• [Task brief]: In the entries below, identify every line with the string "Mitsubishi" and copy it.

═════ Given data ═════

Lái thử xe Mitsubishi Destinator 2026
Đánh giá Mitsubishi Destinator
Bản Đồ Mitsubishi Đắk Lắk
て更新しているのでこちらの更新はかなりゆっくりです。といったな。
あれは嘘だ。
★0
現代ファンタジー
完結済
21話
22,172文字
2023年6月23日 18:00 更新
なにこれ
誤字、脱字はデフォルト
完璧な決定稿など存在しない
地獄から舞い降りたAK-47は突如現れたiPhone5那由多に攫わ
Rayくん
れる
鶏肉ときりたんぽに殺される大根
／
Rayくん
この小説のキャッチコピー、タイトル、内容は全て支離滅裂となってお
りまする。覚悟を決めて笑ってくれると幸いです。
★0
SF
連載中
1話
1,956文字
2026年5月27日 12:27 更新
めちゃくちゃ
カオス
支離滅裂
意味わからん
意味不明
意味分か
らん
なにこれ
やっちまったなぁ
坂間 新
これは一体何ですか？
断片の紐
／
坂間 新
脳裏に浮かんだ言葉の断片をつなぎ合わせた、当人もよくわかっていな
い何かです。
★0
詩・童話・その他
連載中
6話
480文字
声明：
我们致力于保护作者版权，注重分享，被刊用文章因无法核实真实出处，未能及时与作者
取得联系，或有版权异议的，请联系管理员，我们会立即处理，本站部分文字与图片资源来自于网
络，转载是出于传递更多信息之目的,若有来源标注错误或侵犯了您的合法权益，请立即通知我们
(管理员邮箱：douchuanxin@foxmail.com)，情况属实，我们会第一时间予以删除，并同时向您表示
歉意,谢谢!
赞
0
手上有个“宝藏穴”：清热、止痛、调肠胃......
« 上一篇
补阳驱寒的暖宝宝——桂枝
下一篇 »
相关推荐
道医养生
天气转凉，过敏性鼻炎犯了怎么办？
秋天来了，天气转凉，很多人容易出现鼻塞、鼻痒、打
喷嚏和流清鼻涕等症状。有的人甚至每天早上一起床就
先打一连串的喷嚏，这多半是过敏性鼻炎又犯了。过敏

═════

• [Response for this exercise]:
Lái thử xe Mitsubishi Destinator 2026
Đánh giá Mitsubishi Destinator
Bản Đồ Mitsubishi Đắk Lắk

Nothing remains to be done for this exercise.